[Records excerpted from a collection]
----------------------------------------

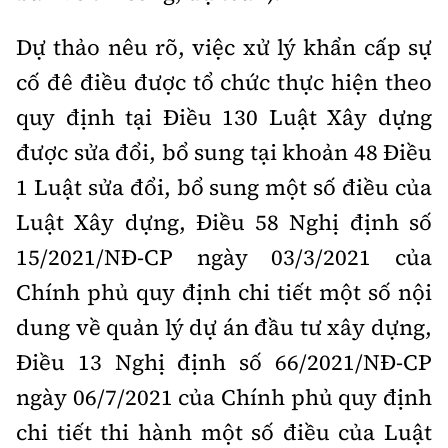
Dự thảo nêu rõ, việc xử lý khẩn cấp sự
cố đê điều được tổ chức thực hiện theo
quy định tại Điều 130 Luật Xây dựng
được sửa đổi, bổ sung tại khoản 48 Điều
1 Luật sửa đổi, bổ sung một số điều của
Luật Xây dựng, Điều 58 Nghị định số
15/2021/NĐ-CP ngày 03/3/2021 của
Chính phủ quy định chi tiết một số nội
dung về quản lý dự án đầu tư xây dựng,
Điều 13 Nghị định số 66/2021/NĐ-CP
ngày 06/7/2021 của Chính phủ quy định
chi tiết thi hành một số điều của Luật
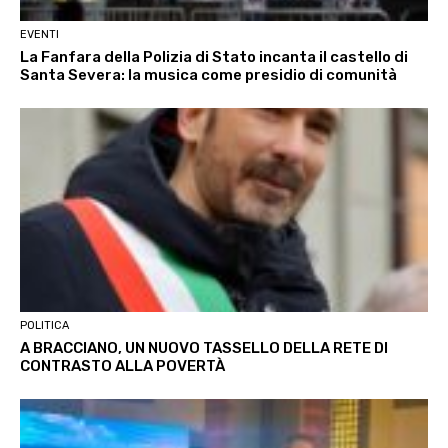
EVENTI
La Fanfara della Polizia di Stato incanta il castello di
Santa Severa: la musica come presidio di comunità
POLITICA
A BRACCIANO, UN NUOVO TASSELLO DELLA RETE DI
CONTRASTO ALLA POVERTÀ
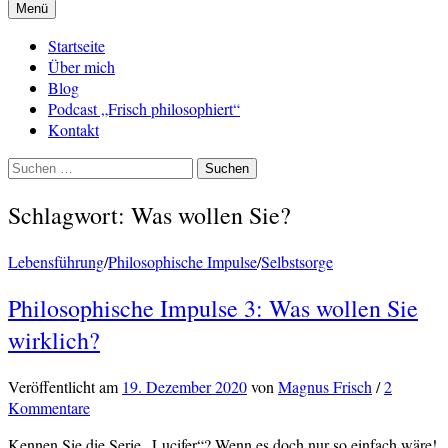
Menü
Startseite
Über mich
Blog
Podcast „Frisch philosophiert“
Kontakt
Suchen
nach:
Schlagwort:
Was wollen Sie?
Lebensführung
/
Philosophische Impulse
/
Selbstsorge
Philosophische Impulse 3: Was wollen Sie
wirklich?
Veröffentlicht
am
19. Dezember 2020
von
Magnus Frisch
/
2
Kommentare
Kennen Sie die Serie „Lucifer“? Wenn es doch nur so einfach wäre!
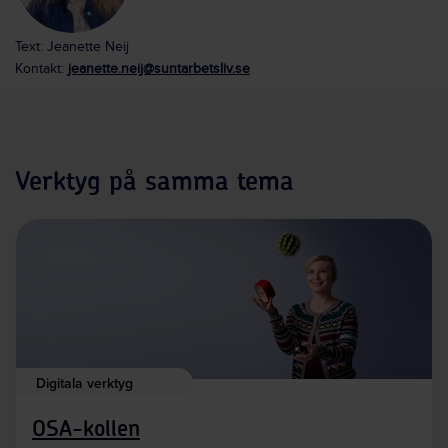
Text: Jeanette Neij
Kontakt:
jeanette.neij@suntarbetsliv.se
Verktyg på samma tema
Digitala verktyg
OSA-kollen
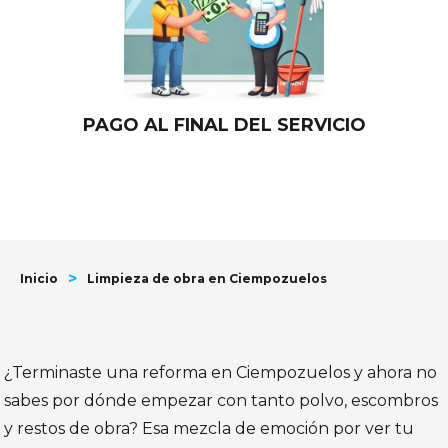
PAGO AL FINAL DEL SERVICIO
>
Inicio
Limpieza de obra en Ciempozuelos
¿Terminaste una reforma en Ciempozuelos y ahora no
sabes por dónde empezar con tanto polvo, escombros
y restos de obra? Esa mezcla de emoción por ver tu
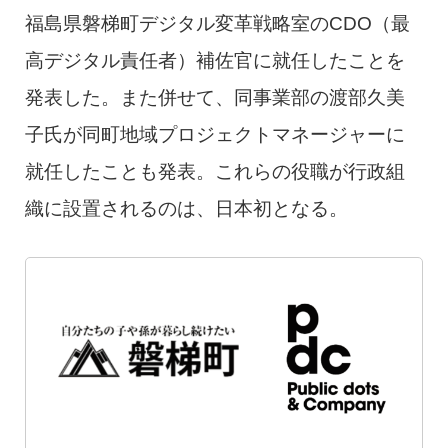
福島県磐梯町デジタル変革戦略室のCDO（最
高デジタル責任者）補佐官に就任したことを
発表した。また併せて、同事業部の渡部久美
子氏が同町地域プロジェクトマネージャーに
就任したことも発表。これらの役職が行政組
織に設置されるのは、日本初となる。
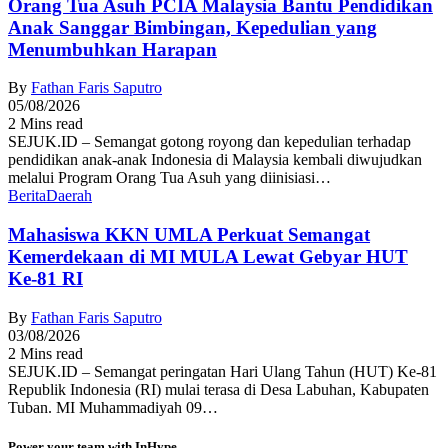
Orang Tua Asuh PCIA Malaysia Bantu Pendidikan
Anak Sanggar Bimbingan, Kepedulian yang
Menumbuhkan Harapan
By
Fathan Faris Saputro
05/08/2026
2 Mins read
SEJUK.ID – Semangat gotong royong dan kepedulian terhadap
pendidikan anak-anak Indonesia di Malaysia kembali diwujudkan
melalui Program Orang Tua Asuh yang diinisiasi…
Berita
Daerah
Mahasiswa KKN UMLA Perkuat Semangat
Kemerdekaan di MI MULA Lewat Gebyar HUT
Ke-81 RI
By
Fathan Faris Saputro
03/08/2026
2 Mins read
SEJUK.ID – Semangat peringatan Hari Ulang Tahun (HUT) Ke-81
Republik Indonesia (RI) mulai terasa di Desa Labuhan, Kabupaten
Tuban. MI Muhammadiyah 09…
Power your team with InHype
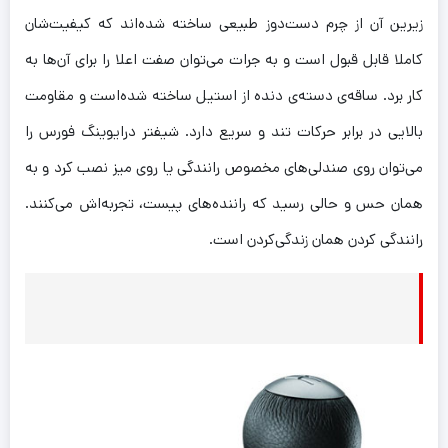
زیرین آن از چرم دست‌دوز طبیعی ساخته شده‌اند که کیفیت‌شان
کاملا قابل قبول است و به جرات می‌توان صفت اعلا را برای آن‌ها به
کار برد. ساقه‌ی دسته‌ی دنده از استیل ساخته شده‌است و مقاومت
بالایی در برابر حرکات تند و سریع دارد. شیفتر درایوینگ فورس را
می‌توان روی صندلی‌های مخصوص رانندگی یا روی میز نصب کرد و به
همان حس‌ و حالی رسید که راننده‌های پیست، تجربه‌اش می‌کنند.
رانندگی کردن همان زندگی‌کردن است.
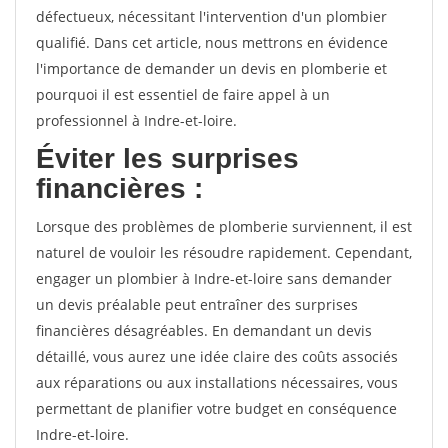
défectueux, nécessitant l'intervention d'un plombier
qualifié. Dans cet article, nous mettrons en évidence
l'importance de demander un devis en plomberie et
pourquoi il est essentiel de faire appel à un
professionnel à Indre-et-loire.
Éviter les surprises
financières :
Lorsque des problèmes de plomberie surviennent, il est
naturel de vouloir les résoudre rapidement. Cependant,
engager un plombier à Indre-et-loire sans demander
un devis préalable peut entraîner des surprises
financières désagréables. En demandant un devis
détaillé, vous aurez une idée claire des coûts associés
aux réparations ou aux installations nécessaires, vous
permettant de planifier votre budget en conséquence
Indre-et-loire.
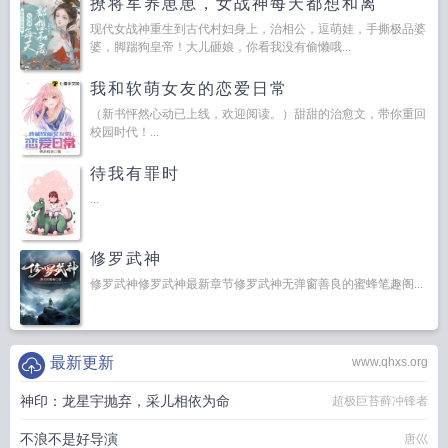
撩将军养崽崽，女战神每天都想和离
现代女战神重生到古代村妇身上，治相公，逗萌娃，手撕极品婆
婆，脚踹狗皇帝！大儿砸娘，你看我没有偷懒哦...
我和软萌女友的恋爱日常
（新书怦然心动已上线，欢迎阅读。）甜甜的治愈文，带你重回
校园时代！...
待我有罪时
...
修罗武神
修罗武神修罗武神最新章节修罗武神无弹窗善良的蜜蜂笔趣阁...
最新更新
www.qhxs.org
神印：龙星宇抛弃，采儿相依为命
超极巨苔藓冲锋者
不浪不是好导演
唐巛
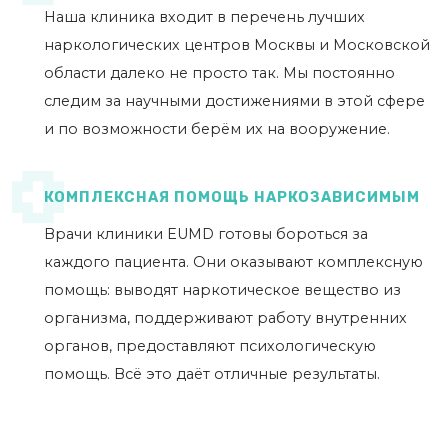
Наша клиника входит в перечень лучших
наркологических центров Москвы и Московской
области далеко не просто так. Мы постоянно
следим за научными достижениями в этой сфере
и по возможности берём их на вооружение.
КОМПЛЕКСНАЯ ПОМОЩЬ НАРКОЗАВИСИМЫМ
Врачи клиники EUMD готовы бороться за
каждого пациента. Они оказывают комплексную
помощь: выводят наркотическое вещество из
организма, поддерживают работу внутренних
органов, предоставляют психологическую
помощь. Всё это даёт отличные результаты.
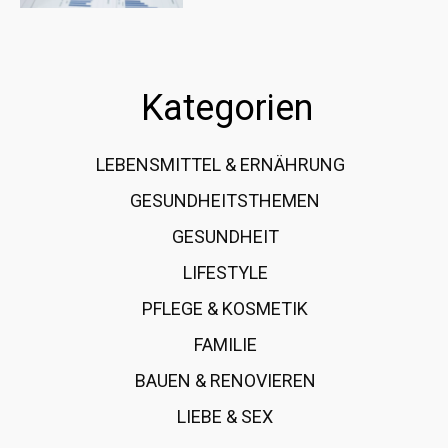
Kategorien
LEBENSMITTEL & ERNÄHRUNG
108
GESUNDHEITSTHEMEN
89
GESUNDHEIT
78
LIFESTYLE
60
PFLEGE & KOSMETIK
40
FAMILIE
37
BAUEN & RENOVIEREN
35
LIEBE & SEX
31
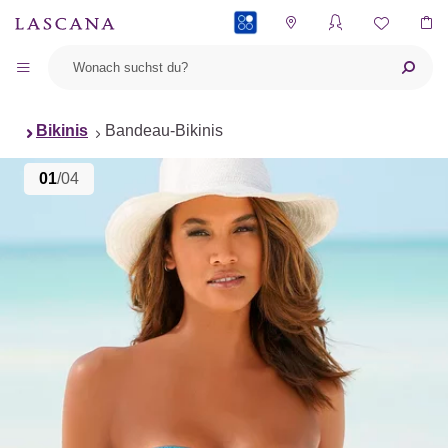
PAYBACK
Bikinis
Bandeau-Bikinis
01
/04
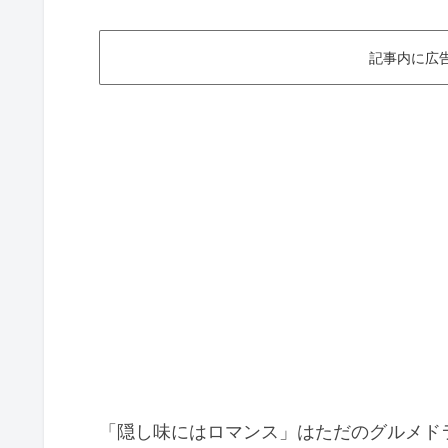
記事内に広
「隠し味にはロマンス」はただのグルメド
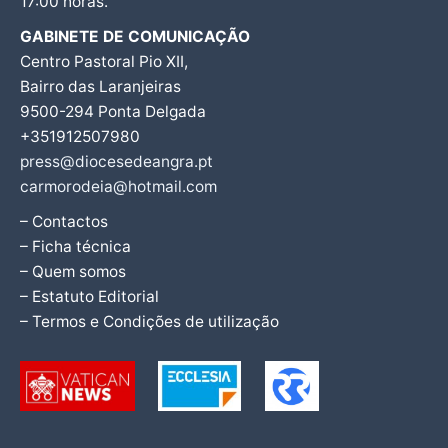
17:00 horas.
GABINETE DE COMUNICAÇÃO
Centro Pastoral Pio XII,
Bairro das Laranjeiras
9500-294 Ponta Delgada
+351912507980
press@diocesedeangra.pt
carmorodeia@hotmail.com
– Contactos
– Ficha técnica
– Quem somos
– Estatuto Editorial
– Termos e Condições de utilização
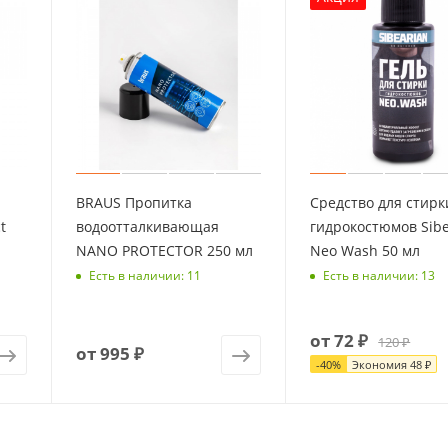
BRAUS Пропитка
Средство для стирк
t
водоотталкивающая
гидрокостюмов Sibe
NANO PROTECTOR 250 мл
Neo Wash 50 мл
Есть в наличии: 11
Есть в наличии: 13
от
72 ₽
120 ₽
от
995 ₽
-
40
%
Экономия
48 ₽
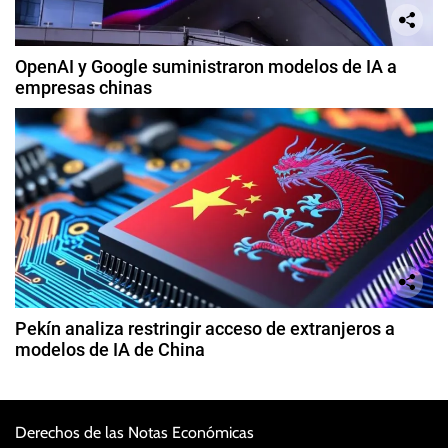
OpenAI y Google suministraron modelos de IA a
empresas chinas
Pekín analiza restringir acceso de extranjeros a
modelos de IA de China
Derechos de las Notas Económicas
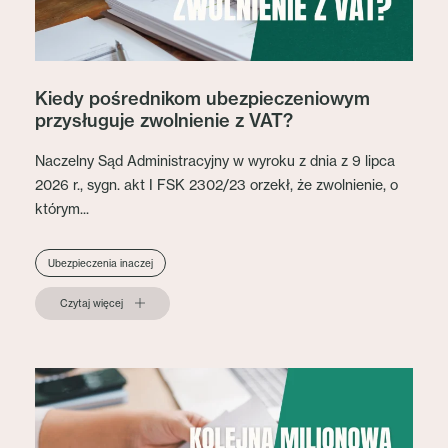
Kiedy pośrednikom ubezpieczeniowym
przysługuje zwolnienie z VAT?
Naczelny Sąd Administracyjny w wyroku z dnia z 9 lipca
2026 r., sygn. akt I FSK 2302/23 orzekł, że zwolnienie, o
którym...
Ubezpieczenia inaczej
Czytaj więcej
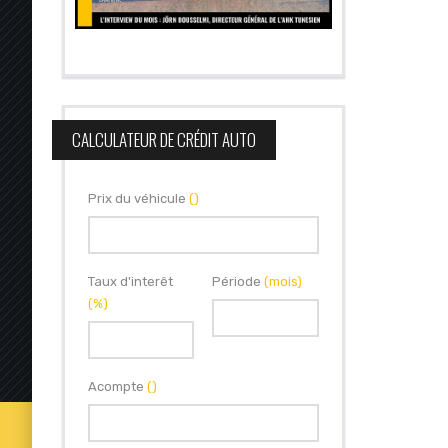
CALCULATEUR DE CRÉDIT AUTO
Prix du véhicule
()
Taux d'interêt
Période
(mois)
(%)
Acompte
()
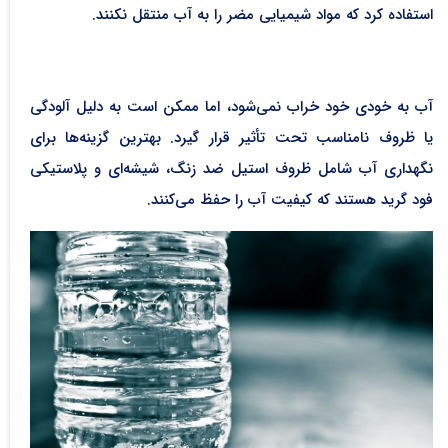
استفاده کرد که مواد شیمیایی مضر را به آب منتقل نکنند.
آب به خودی خود خراب نمی‌شود، اما ممکن است به دلیل آلودگی
یا ظروف نامناسب تحت تأثیر قرار گیرد. بهترین گزینه‌ها برای
نگهداری آب شامل ظروف استیل ضد زنگ، شیشه‌ای و پلاستیکی
فود گرید هستند که کیفیت آب را حفظ می‌کنند.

----------------------------------------

• [Exercise prompt]: Set down the records above exactly as written, beginning with the first line and ending with the line that contains "sabes por dónde", and do not include pictures.

• [Answer to this task]:
Dự thảo nêu rõ, việc xử lý khẩn cấp sự
cố đê điều được tổ chức thực hiện theo
quy định tại Điều 130 Luật Xây dựng
được sửa đổi, bổ sung tại khoản 48 Điều
1 Luật sửa đổi, bổ sung một số điều của
Luật Xây dựng, Điều 58 Nghị định số
15/2021/NĐ-CP ngày 03/3/2021 của
Chính phủ quy định chi tiết một số nội
dung về quản lý dự án đầu tư xây dựng,
Điều 13 Nghị định số 66/2021/NĐ-CP
ngày 06/7/2021 của Chính phủ quy định
chi tiết thi hành một số điều của Luật
EVENTI
La Fanfara della Polizia di Stato incanta il castello di
Santa Severa: la musica come presidio di comunità
POLITICA
A BRACCIANO, UN NUOVO TASSELLO DELLA RETE DI
CONTRASTO ALLA POVERTÀ
Menü
Startseite
Über mich
Blog
Podcast „Frisch philosophiert“
Kontakt
Suchen
nach:
Schlagwort:
Was wollen Sie?
Lebensführung
/
Philosophische Impulse
/
Selbstsorge
Philosophische Impulse 3: Was wollen Sie
wirklich?
Veröffentlicht
am
19. Dezember 2020
von
Magnus Frisch
/
2
Kommentare
Kennen Sie die Serie „Lucifer“? Wenn es doch nur so einfach wäre!
Text: Jeanette Neij
Kontakt:
jeanette.neij@suntarbetsliv.se
Verktyg på samma tema
Digitala verktyg
OSA-kollen
PAGO AL FINAL DEL SERVICIO
>
Inicio
Limpieza de obra en Ciempozuelos
¿Terminaste una reforma en Ciempozuelos y ahora no
sabes por dónde empezar con tanto polvo, escombros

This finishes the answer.